Наспех построенные щелястые бараки сочились живицей. Кругом торчали невыкорчеванные пни. Валялась щепа, мусор.
Отдохнуть не дали. Не успели поесть наспех сваренной бурды, как всех погнали на уборку территории. А вечером нарядчик зачитал списки бригад и обслуги. Я для себя ничего хорошего не ждала, но как же я была изумлена, когда услышала, что меня определили на селектор телефонисткой! Самая легкая, самая чистая, самая-рассамая что ни на есть «придурочная» работа!
Селектор помещался на вахте. По утрам, сидя за аппаратом, я видела процедуру развода.
Большинство заключенных болело цингой, несмотря на разгар лета. Пища с каждым днем становилась хуже. Из рациона исчезли рыба, сахар. Мяса мы вообще не видели и в прежнем лагере, где подвоз всё же был лучше, а здесь и подавно. Часто по три дня и хлеба не бывало. Дважды в день литр жидкой сечки на первое и пол-литра густой — на второе.

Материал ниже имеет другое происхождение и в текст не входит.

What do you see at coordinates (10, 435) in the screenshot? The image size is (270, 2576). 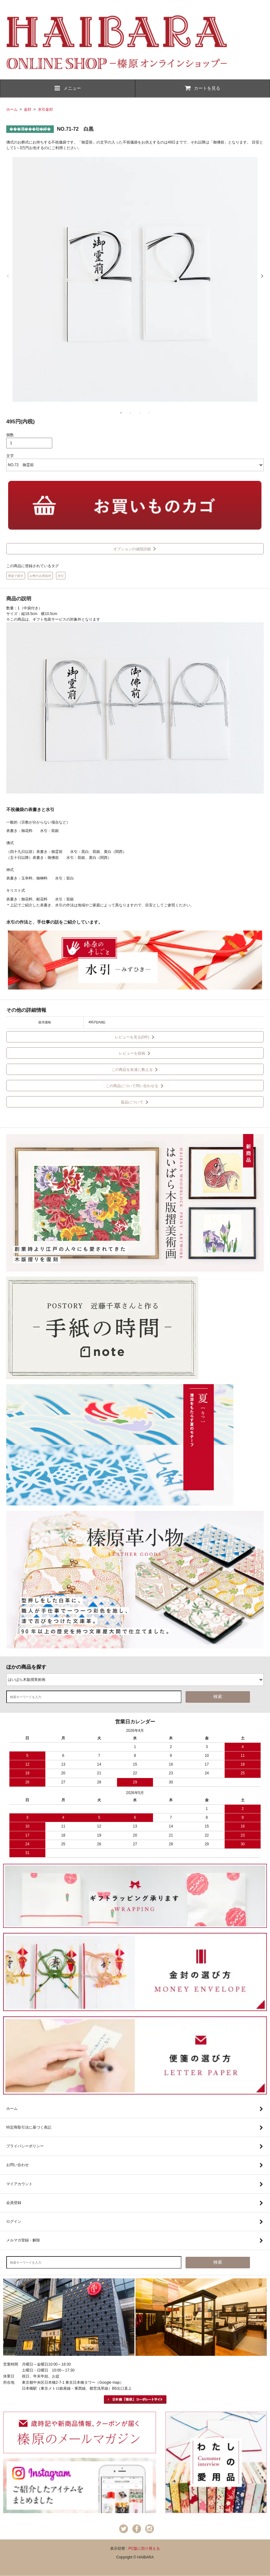 I see `個数` at bounding box center [10, 435].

На ногах появлялись твердые на ощупь, багровые пятна, вскоре превращавшиеся в гнойные язвы. Многие по утрам не могли подняться с нар, и коменданты тащили их к вахте, как кули с картошкой, подталкивая пинками. За вахтой некоторые, сделав над собой усилие, поднимались и вставали в строй, а другие так и оставались лежать на земле кучкой грязных лохмотьев. Тогда появлялась лошадь с трелевочными волокушами, больного привязывали к волокушам и по пням и кочкам волокли до тех пор, пока он или не отдавал богу душу, или не вставал на ноги. Большинство вставало.

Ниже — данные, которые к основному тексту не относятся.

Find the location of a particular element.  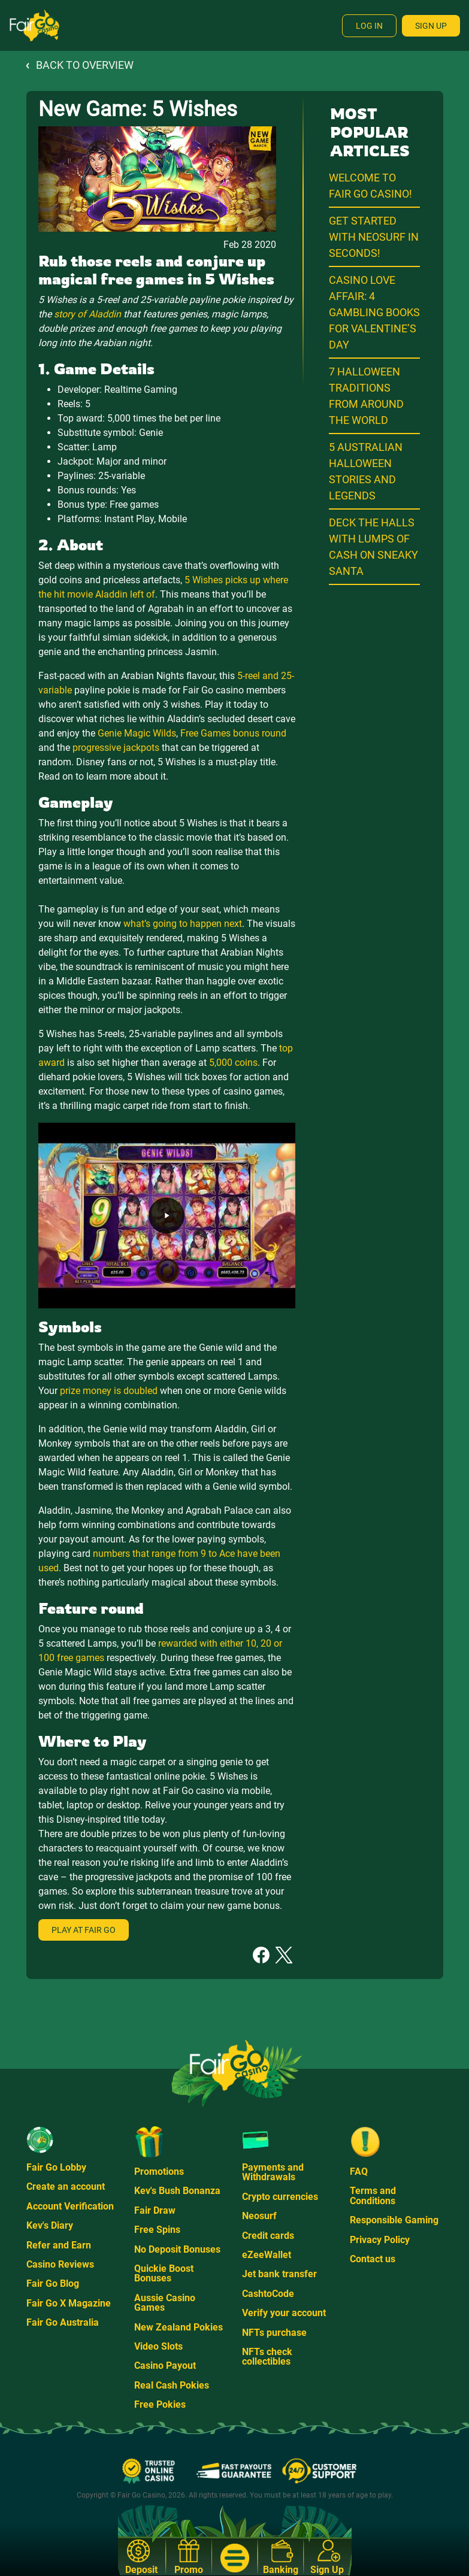 Credit cards is located at coordinates (268, 2235).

Мне было страшно. Страшно и стыдно. Стыдно сидеть на вахте с наушниками на голове, когда другие разбиваются на кочках, из последних сил выдают кубики и изнывают на трассе от усталости, жары и голода. Я знала, что уйду туда, к ним, но все оттягивала уход, как купальщик оттягивает прыжок в холодную воду.
После развода Малахов иногда заходил на вахту и растягивался на топчане вахтёра отдохнуть. И тут оказывался другой Малахов. Заложив руки под голову и полуприкрыв глаза, он что-то добродушно, как усталый отец семейства, рассказывал. Это был уже не «Комар». Кривая гримаса сходила с его лица, и оно становилось обыкновенным, человечьим.
Сидя за своим столиком с наушниками на голове, я исподтишка наблюдала за ним и однажды решилась спросить:
— Как можно вот так с людьми? Они же больные.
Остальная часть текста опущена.